死亡時の記録文書によると、死亡した子ども23人のうち、10人は頭部や胸部に被弾、大量の出血、頭部や心臓などの損傷などが致命傷になった。頭部への殴打、あるいは至近距離から放たれた金属球の被弾が、致命傷になった子どももいた。いずれの場合も、当局に殺害の意思があったことをうかがえた。
アムネスティが確認した23人の死が、13もの都市で発生していたことは、血の弾圧が広く組織的に行われていたことを示す。また、子どもたちの死亡日が、昨年11月16日と17日の2日間に集中しており、短期間でデモを封じ込めようとする当局が、手段を選ばなかったことを物語る。
イランは、公正で実効性ある捜査を拒否しており、国連人権理事会は、子ども23人を含む殺害の捜査を強制的に行う必要がある。
アムネスティは2月25日、イランのアブドッレザー・ラフマーニー・ファズリー内務大臣に名前、年齢、死亡場所を記載した23人のリストを送付し、コメントを求めたが、3月3日現在、回答を得ていない。
徹底した隠ぺいと嫌がらせ
これまでも、デモ抗議の犠牲者家族が、亡くなった家族のことを外で話題にしないよう圧力を受けていることが大きな問題になっていたが、今回も繰り返された。
家族らは、愛する子どもを失って悲嘆にくれる中、その思いを踏みにじるかのようなさまざまな嫌がらせを受けていた。
多くの家族が、メディアに話さないことや、遺体の受け取りと引き換えに、葬儀は当局の指示に従うことなどを当局に約束する文書に署名させられたという。さらに、当局の係員が、葬儀に出席し、その様子を監視する徹底ぶりだった。
家族は、当局の監視の下での手早い埋葬を強いられたという。遺族側が解剖措置を取ることを恐れたのである。

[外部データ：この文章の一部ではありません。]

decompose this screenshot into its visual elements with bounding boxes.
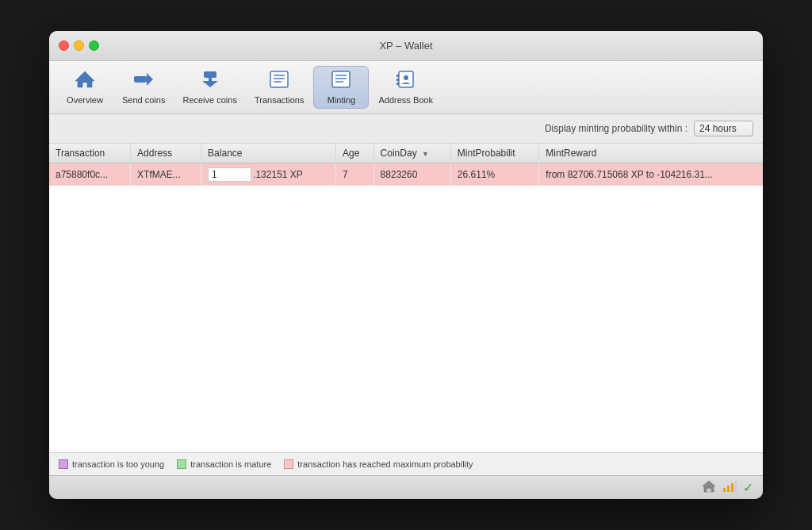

ほとんどの家族は、我が子がどういう状況でどんな傷を負ったのか、何が致命傷になったのか、何も知らされなかった。
遺体が家族に引き渡されるのは、湯灌も着替えも終わった後の埋葬の直前という家族も何件かあった。それらの家族は、当局員が立ち会う中で、遺体を包む白布をめくることも許されず、怪我の状況を見ることさえもできなかった。
また、銃撃など当局の違法性を示す証拠の発覚を恐れたのか、数家族は、携帯電話など子どもの所持品を返還してもらえなかったという。
いずれも、当局による露骨な介入と情報操作により、遺族の人たちは、愛する我が子の突然の死の真相を知ることもできず、満足な埋葬もできない事態に置かれている。
子どもたちの死をめぐる真実を遺族や社会から隠ぺいするために、当局がいかに腐心してきたかがうかがえる。
背景情報
昨年11月15日、イランでガソリン価格の突然の値上げに抗議するデモが発生した。当局が殺傷武器を使った鎮圧に乗り出し、18日までの4日間で、少なくとも死者304人、負傷者数千人、逮捕者数千人を出した。